Today America celebrates its veterans, but why do people in the United States celebrate Veterans Day? According to Knoxweb this special day was originally called something else.
Armistice Day and the End of WWI
November 11 marks the signing of the Armistice that ended WWI. An armistice is an agreement that is signed to end the fighting between opponents in war.
President Woodrow Wilson proclaimed the holiday Armistice Day in 1919 on November 11 as a day to remember the heroes and veterans who died while serving.
Although many had hoped that WWI would be the end of all wars, another broke out a few years later in Europe with thousands of US troops losing their lives in both WWII and the Korean War.

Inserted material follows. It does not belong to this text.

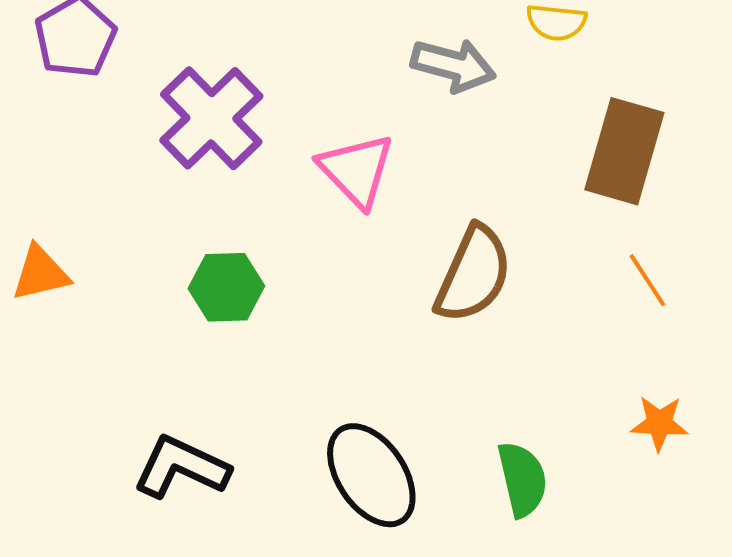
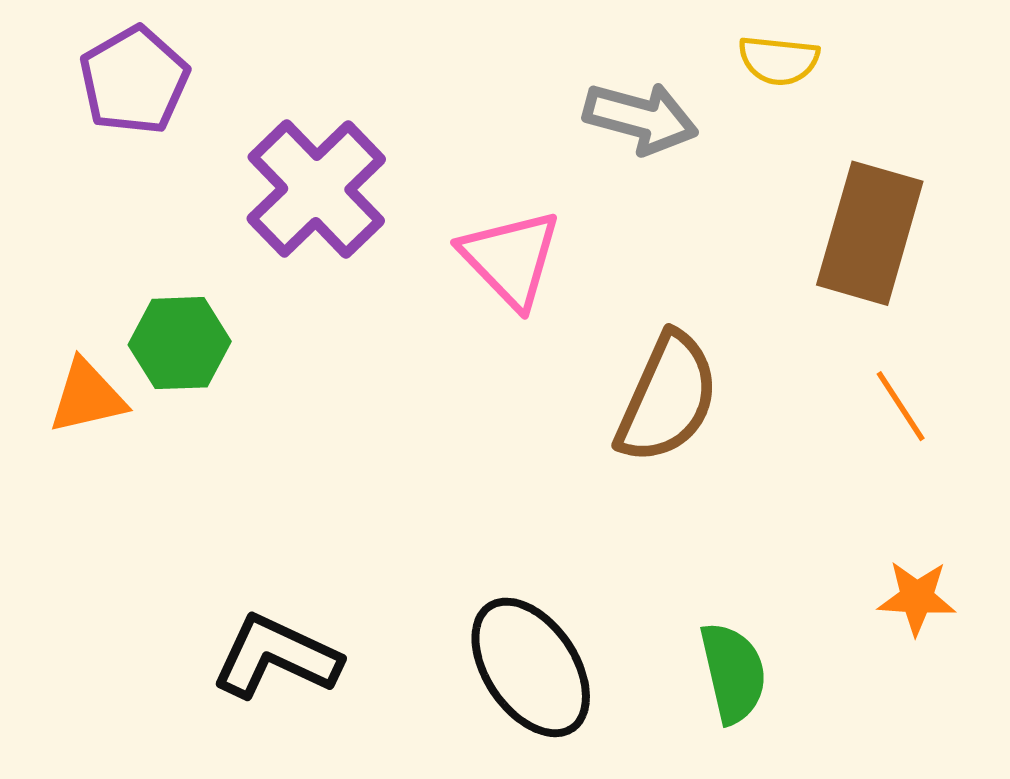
green hexagon: (226, 287) -> (180, 343), moved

Armistice Day Becomes Veterans Day
In 1953, Alfred King from Emporia Kansas owned a shoe store and came up with an idea. Mr. King believed that Armistice Day should be expanded to celebrate all veterans in all wars starting a campaign to change the name of Armistice Day to Veterans Day. On May 26 in 1954, Armistice Day became Veterans Day and would be celebrated on November 11 every year.
Veterans Day marks a time when America honors all men and women, and the four-legged creatures, both alive and deceased who served the United States in both war and peace.
Veterans Day is a Huge Celebration
There are over 25 million veterans living in America. This day thanks those who have served with parades and special commemorations. Those celebrations include a moment of silence at 11:00 am on November 11. The President of the United States places a wreath on the tomb of the Unknown Soldier at the Arlington Cemetery during the moment of silence.
Veterans Day is celebrated on the day that is closest to the holiday. Today we celebrate this special day as it fell on Sunday the 11th.
Happy Veterans Day from the team from Knoxweb.